La Syrie dérive vers la guerre civile

Monde arabe Les tragiques événements de Jisr al-Choughour font craindre le pire

Des dizaines de Syriens ont franchi la frontière turque ces derniers jours. Sur ce document, des soldats turcs se trouvent sur la ligne frontalière. Le Premier ministre turc a indiqué mercredi que son pays ne fermerait pas la frontière. © MUSTAFA OZER/AFP.

Une répression féroce. Comment qualifier autrement la somme des informations en provenance de Syrie ? L’épisode récent qui s’est déroulé ces derniers jours dans la ville de Jisr al-Choughour (50.000 habitants) atteste à la fois de la violence des événements, de la confusion qui règne autour de ceux-ci et des dangers de dérive qu’ils charrient.

Dimanche, des sources dans les milieux syriens des droits humains signalaient le décès par balles de 38 personnes.
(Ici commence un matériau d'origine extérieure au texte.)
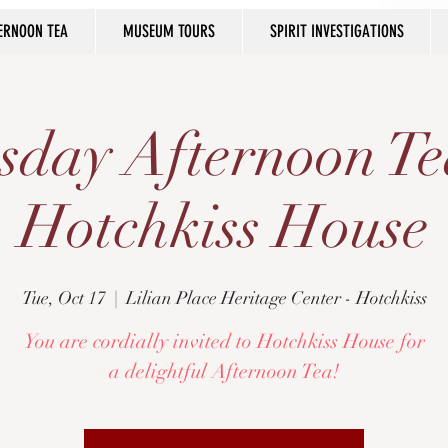
ERNOON TEA
MUSEUM TOURS
SPIRIT INVESTIGATIONS
sday Afternoon Te
Hotchkiss House
Tue, Oct 17
  |  
Lilian Place Heritage Center - Hotchkiss
You are cordially invited to Hotchkiss House for
a delightful Afternoon Tea!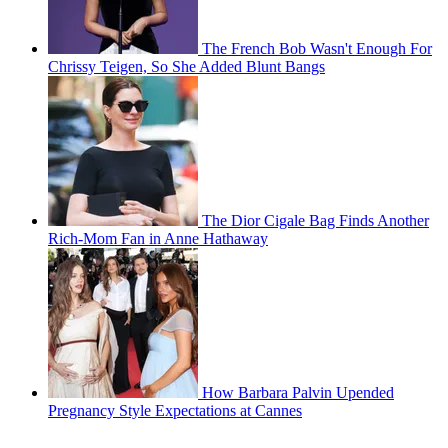
The French Bob Wasn't Enough For
Chrissy Teigen, So She Added Blunt Bangs
The Dior Cigale Bag Finds Another
Rich-Mom Fan in Anne Hathaway
How Barbara Palvin Upended
Pregnancy Style Expectations at Cannes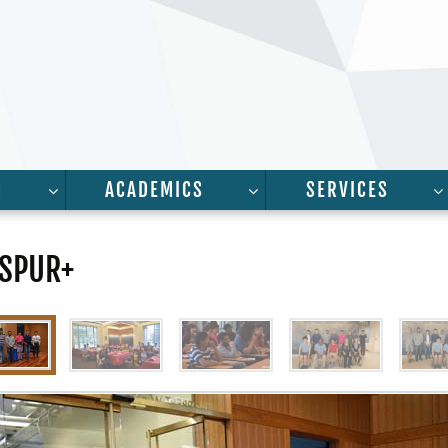
H
ACADEMICS
SERVICES
FOR “PEOPLE”
SHOW SUBMENU FOR “RESEARCH”
SHOW SUBMENU FOR “A
 SPUR+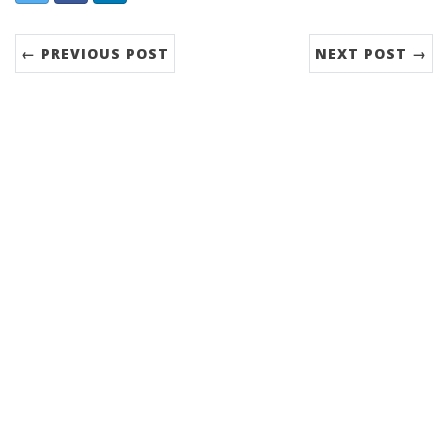
← PREVIOUS POST
NEXT POST →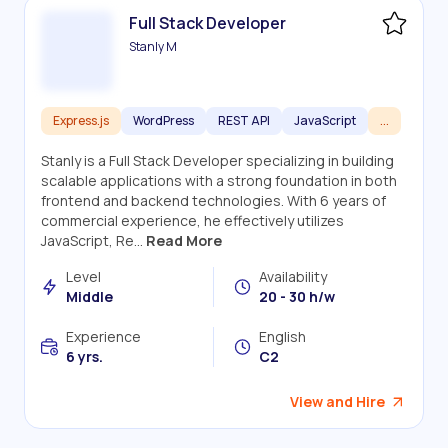
Full Stack Developer
Stanly M
Express.js
WordPress
REST API
JavaScript
...
Stanly is a Full Stack Developer specializing in building
scalable applications with a strong foundation in both
frontend and backend technologies. With 6 years of
commercial experience, he effectively utilizes
JavaScript, Re...
Read More
Level
Availability
Middle
20 - 30 h/w
Experience
English
6 yrs.
C2
View and Hire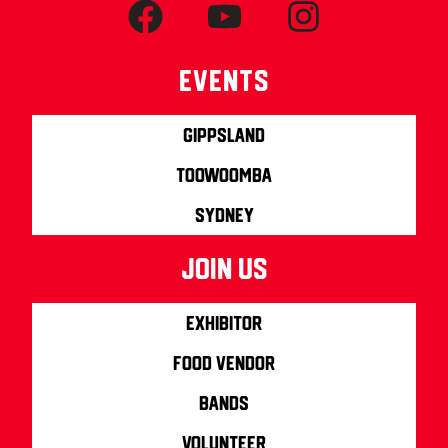
Events
Gippsland
Toowoomba
Sydney
join us
Exhibitor
Food Vendor
Bands
Volunteer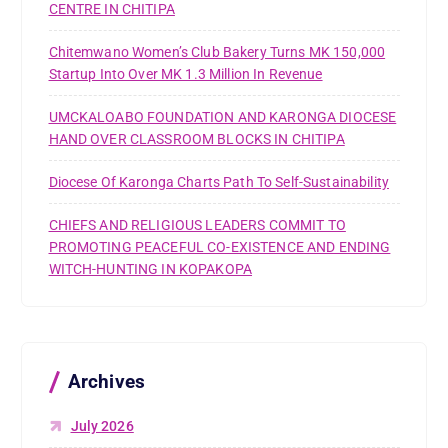
CENTRE IN CHITIPA
Chitemwano Women’s Club Bakery Turns MK 150,000
Startup Into Over MK 1.3 Million In Revenue
UMCKALOABO FOUNDATION AND KARONGA DIOCESE
HAND OVER CLASSROOM BLOCKS IN CHITIPA
Diocese Of Karonga Charts Path To Self-Sustainability
CHIEFS AND RELIGIOUS LEADERS COMMIT TO
PROMOTING PEACEFUL CO-EXISTENCE AND ENDING
WITCH-HUNTING IN KOPAKOPA
Archives
July 2026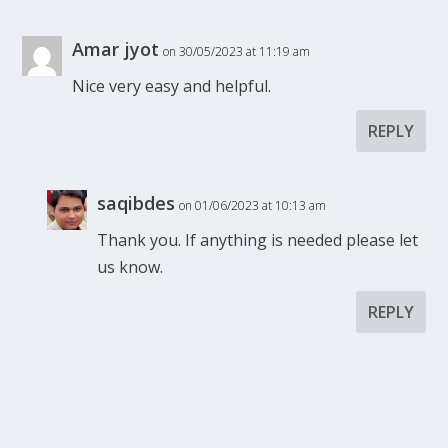
Amar jyot
on 30/05/2023 at 11:19 am
Nice very easy and helpful.
REPLY
saqibdes
on 01/06/2023 at 10:13 am
Thank you. If anything is needed please let
us know.
REPLY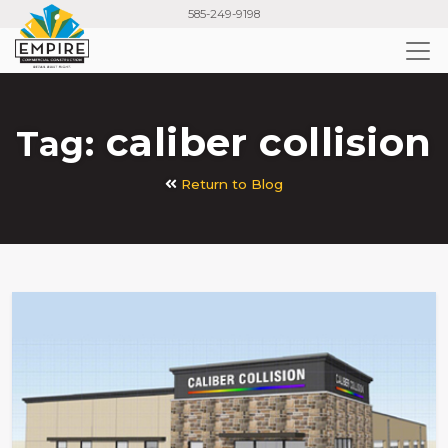
Skip
585-249-9198
to
main
content
caliber collision
Tag:
Return to Blog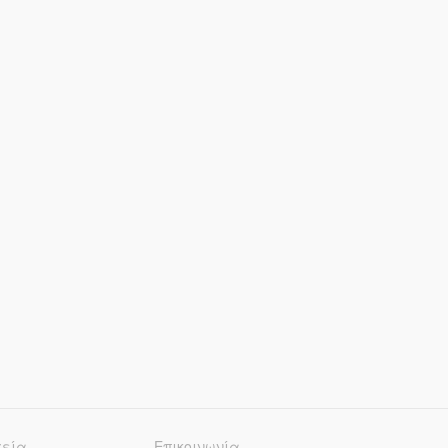
χεία
Επικοινωνία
Le lendemain, la télévision officielle annonçait que 20 policiers avaient été tués « dans une embuscade » dans la même localité. Une demi-heure plus tard, la station doublait le chiffre. Une heure et demie plus tard, elle avançait le chiffre de 80 policiers tués « par des groupes armés ». Encore une heure plus tard, chiffre final : 120 policiers tués ! Une étrange multiplication des victimes avec des chiffres ronds, multiples de 20.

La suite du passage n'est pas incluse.